1. That it is highly desirable that meetings of temperance societies and friends of temperance, be holden simultaneously on some day that may be designated, in all the cities, town and villages throughout the United States.
2. That Tuesday the 26th day of February, 1833, be designated for that purpose.
3. That measures be immediately taken to accomplish the above-mentioned object. [p. 64; for full text, see MP 13 (American Temperance Almanac for 1833)] Ministers of all denominations are enjoined to read the national circular from their pulpits, calling for this February 26 meeting to be held “in all the cities, towns and villages of our country . . .” “Editors of papers and periodicals” are requested to “give publicity to this circular” in their columns. Five days later, the New York society agrees eagerly: “The President and the Executive Committee of the New-York State Temperance Society, cordially approve of the proposal . . . and . . . will immediately commence making preparations for carrying into full effect the recommendation of the National Society . . .” (at head of this entire notice: “Office New-York State Temperance Society, Albany, September 26, 1832.” p. 64)
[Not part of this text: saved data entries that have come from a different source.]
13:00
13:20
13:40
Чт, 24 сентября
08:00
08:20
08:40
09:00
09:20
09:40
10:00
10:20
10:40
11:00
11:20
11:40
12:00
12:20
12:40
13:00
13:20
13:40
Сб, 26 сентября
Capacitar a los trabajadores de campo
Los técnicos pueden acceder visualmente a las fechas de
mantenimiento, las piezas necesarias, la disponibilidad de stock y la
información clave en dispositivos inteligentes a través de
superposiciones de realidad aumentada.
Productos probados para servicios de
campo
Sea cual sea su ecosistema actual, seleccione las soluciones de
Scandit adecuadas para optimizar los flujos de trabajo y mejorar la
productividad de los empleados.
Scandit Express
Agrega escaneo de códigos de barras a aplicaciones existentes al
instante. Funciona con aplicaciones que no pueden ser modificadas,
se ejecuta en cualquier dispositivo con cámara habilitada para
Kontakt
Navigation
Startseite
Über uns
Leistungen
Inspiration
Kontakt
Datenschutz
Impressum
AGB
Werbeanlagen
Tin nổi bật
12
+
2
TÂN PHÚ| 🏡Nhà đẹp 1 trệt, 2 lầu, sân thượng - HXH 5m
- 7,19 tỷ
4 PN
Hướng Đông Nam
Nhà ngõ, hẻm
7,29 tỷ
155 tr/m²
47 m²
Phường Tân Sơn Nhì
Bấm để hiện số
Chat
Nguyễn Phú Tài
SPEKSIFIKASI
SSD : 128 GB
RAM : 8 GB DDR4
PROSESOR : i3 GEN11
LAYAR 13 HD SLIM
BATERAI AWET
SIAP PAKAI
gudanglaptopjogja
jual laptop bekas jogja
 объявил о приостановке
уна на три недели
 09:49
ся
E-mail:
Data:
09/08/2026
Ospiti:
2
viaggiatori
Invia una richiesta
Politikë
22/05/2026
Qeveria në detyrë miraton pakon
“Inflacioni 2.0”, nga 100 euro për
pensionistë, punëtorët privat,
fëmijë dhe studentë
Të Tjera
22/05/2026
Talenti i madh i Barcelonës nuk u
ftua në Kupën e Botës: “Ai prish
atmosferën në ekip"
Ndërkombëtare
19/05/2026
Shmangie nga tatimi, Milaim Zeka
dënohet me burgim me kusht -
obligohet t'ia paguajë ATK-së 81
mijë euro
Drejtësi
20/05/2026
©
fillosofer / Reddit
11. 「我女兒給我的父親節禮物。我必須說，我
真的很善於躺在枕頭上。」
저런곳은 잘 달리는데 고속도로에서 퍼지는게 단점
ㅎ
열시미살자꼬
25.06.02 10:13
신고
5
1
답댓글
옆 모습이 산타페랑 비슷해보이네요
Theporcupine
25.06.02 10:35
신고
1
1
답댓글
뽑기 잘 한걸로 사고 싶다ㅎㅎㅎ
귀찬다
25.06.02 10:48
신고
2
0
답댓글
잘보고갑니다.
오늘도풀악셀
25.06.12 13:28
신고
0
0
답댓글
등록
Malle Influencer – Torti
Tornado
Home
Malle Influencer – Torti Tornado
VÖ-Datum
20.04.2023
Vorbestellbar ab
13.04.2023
A notice in the next issue sees the upcoming rally “as the commencement of a new era in the temperance reform, and as the first shinings of that light which shall soon cast its cheerful and happy influence over all our country . . . ,” p. 70. February 26, 1833, will be a memorable occasion . . . The spectacle which that day will present, will indeed be one of glory, and calculated to swell with emotion the breast of every one who loves his country, and who feels for the woes of those whom intemperance has made wretched. A whole nation—powerful, free, enlightened—will then rise up and with one united effort, crush beneath its feet a hideous monster, which has annually demanded the immolation of thousands and tens of thousands of victims upon its bloody and cruel altar. On that day will be solved, we trust and believe, that problem which has so long baffled the skill of European politicians, whether a
nation can govern itself, and the world be convinced that Americans can conquer, not others, but themselves. . . . . .

Fellow citizens: As one man let us rise and subdue the deadliest foe to our prosperity and happiness. Let us make such an advance as shall consecrate the 26th of February as a national jubilee, to be ever after commemorated as the day on which Americans burst the shackles of a degrading and destroying vice, and regained a moral freedom which shall perpetuate their cherished institutions till the very end of time. [p. 71]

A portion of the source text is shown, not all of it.